(PROBLEM STATEMENT)
This exercise calls for every line of the listing below that contains the word "dùng".

--------------------------------------------------

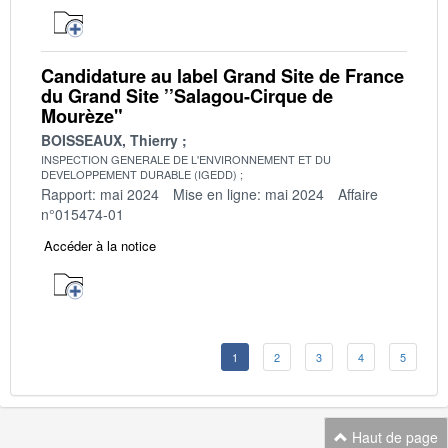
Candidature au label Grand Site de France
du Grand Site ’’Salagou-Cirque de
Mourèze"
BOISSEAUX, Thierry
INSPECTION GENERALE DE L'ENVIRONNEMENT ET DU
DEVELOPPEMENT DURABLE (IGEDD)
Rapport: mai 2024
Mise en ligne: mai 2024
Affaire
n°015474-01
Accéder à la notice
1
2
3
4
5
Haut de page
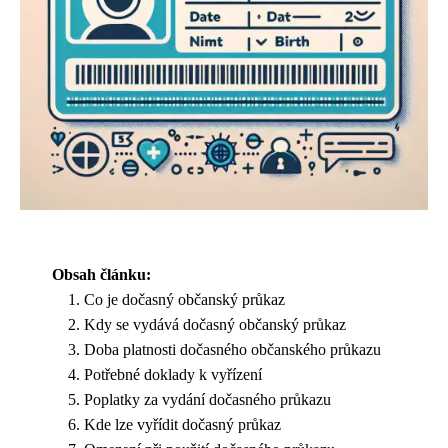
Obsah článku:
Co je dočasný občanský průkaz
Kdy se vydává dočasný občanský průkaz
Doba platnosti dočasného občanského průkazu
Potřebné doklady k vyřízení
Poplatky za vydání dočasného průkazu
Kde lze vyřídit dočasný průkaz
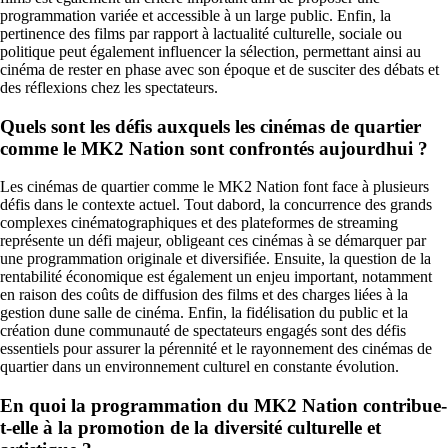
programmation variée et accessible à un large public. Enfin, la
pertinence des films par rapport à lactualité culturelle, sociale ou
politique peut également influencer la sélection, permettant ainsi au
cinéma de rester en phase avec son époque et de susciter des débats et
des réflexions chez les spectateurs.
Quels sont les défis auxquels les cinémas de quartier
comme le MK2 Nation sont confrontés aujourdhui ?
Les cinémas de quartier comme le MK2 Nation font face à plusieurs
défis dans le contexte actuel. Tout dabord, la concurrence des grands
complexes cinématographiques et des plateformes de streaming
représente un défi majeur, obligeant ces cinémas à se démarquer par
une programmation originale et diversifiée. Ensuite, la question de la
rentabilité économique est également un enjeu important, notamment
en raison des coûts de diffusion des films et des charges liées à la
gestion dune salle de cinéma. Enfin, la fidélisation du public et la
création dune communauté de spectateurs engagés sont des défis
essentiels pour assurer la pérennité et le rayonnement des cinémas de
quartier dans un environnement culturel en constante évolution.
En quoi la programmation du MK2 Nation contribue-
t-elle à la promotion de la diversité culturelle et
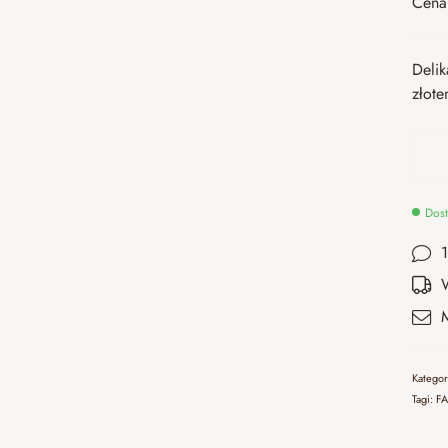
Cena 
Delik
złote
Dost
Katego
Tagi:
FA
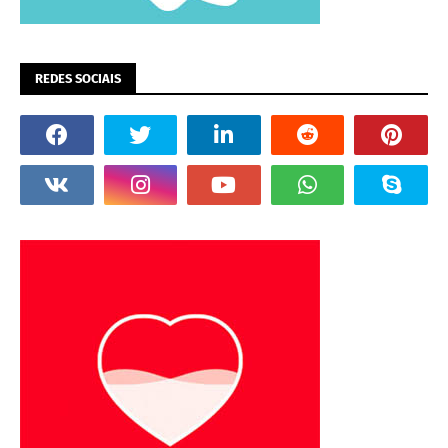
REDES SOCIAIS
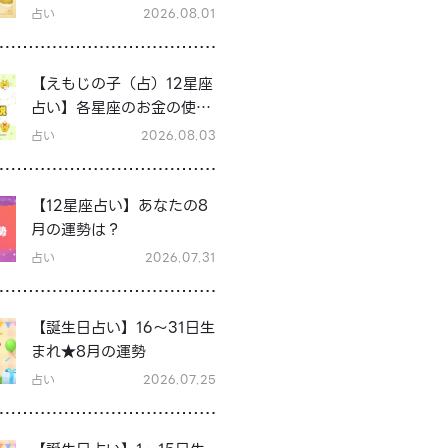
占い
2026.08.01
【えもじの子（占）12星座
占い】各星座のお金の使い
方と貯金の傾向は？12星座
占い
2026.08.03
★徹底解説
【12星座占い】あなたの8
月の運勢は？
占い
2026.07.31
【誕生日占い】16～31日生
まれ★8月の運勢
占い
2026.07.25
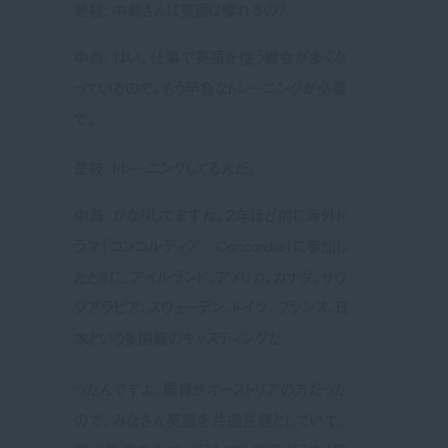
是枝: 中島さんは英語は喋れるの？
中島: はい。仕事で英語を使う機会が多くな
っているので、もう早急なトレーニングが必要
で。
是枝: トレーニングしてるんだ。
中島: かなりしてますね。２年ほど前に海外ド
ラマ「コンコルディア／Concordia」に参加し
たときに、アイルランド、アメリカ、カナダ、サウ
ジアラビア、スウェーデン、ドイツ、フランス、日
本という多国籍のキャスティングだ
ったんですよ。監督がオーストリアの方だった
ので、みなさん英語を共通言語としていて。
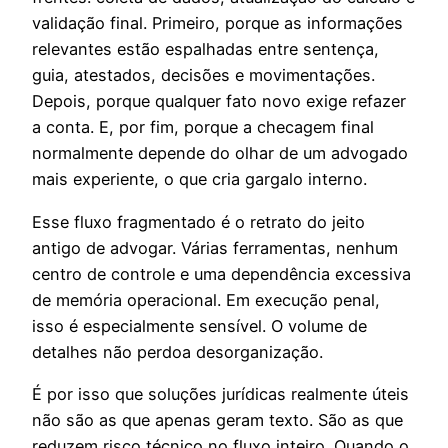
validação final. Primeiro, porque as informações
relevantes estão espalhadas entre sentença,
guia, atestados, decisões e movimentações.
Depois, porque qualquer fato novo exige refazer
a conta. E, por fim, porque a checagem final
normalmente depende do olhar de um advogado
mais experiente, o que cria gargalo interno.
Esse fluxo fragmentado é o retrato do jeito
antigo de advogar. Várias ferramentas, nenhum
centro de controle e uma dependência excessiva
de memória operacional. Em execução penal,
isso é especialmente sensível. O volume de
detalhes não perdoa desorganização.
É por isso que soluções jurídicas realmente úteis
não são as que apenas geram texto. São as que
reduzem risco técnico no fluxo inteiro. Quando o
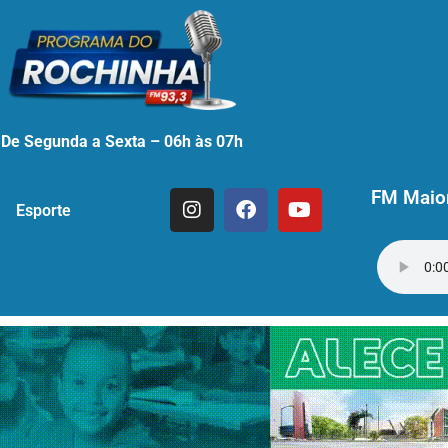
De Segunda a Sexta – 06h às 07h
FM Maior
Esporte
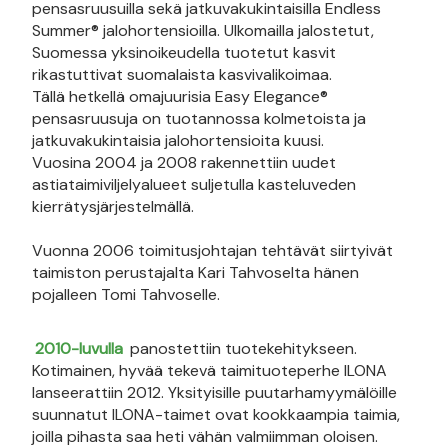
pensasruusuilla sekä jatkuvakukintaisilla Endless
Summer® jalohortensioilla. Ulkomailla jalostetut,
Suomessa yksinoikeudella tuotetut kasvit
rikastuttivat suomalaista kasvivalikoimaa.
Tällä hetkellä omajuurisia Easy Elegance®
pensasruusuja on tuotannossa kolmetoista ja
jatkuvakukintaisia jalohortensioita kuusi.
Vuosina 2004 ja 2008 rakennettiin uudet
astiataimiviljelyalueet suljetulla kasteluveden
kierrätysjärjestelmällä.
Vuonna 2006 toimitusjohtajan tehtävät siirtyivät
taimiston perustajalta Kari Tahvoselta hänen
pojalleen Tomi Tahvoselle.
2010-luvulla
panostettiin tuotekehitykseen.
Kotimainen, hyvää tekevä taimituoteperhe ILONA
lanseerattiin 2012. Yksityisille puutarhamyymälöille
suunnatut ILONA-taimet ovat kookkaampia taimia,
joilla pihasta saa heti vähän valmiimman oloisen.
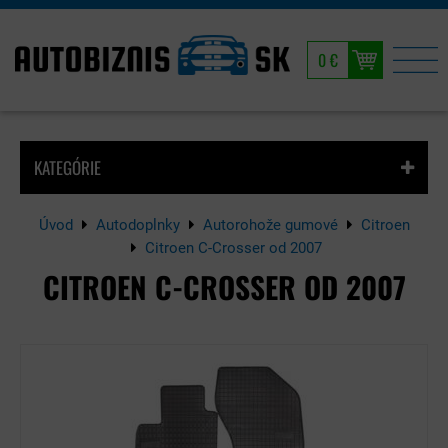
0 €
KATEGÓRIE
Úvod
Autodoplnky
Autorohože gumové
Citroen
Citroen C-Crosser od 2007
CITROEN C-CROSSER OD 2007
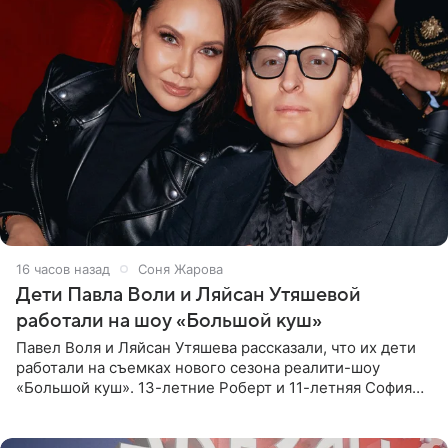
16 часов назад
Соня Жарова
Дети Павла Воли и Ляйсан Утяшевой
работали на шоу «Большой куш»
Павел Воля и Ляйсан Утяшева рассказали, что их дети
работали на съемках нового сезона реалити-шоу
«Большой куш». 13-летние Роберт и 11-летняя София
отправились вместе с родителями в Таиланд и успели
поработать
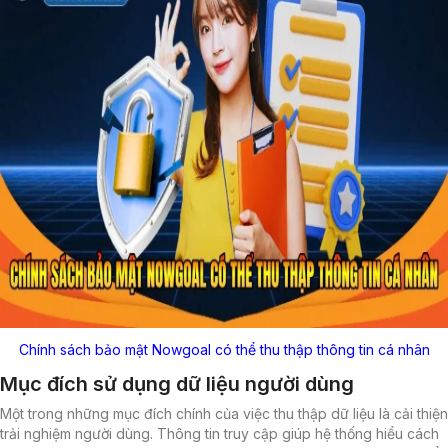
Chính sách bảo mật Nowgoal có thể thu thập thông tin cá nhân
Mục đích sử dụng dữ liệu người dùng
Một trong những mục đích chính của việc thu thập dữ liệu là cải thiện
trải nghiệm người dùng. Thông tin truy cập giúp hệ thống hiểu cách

--------------------------------------------------

(EXERCISE ANSWER)
Mục đích sử dụng dữ liệu người dùng
trải nghiệm người dùng. Thông tin truy cập giúp hệ thống hiểu cách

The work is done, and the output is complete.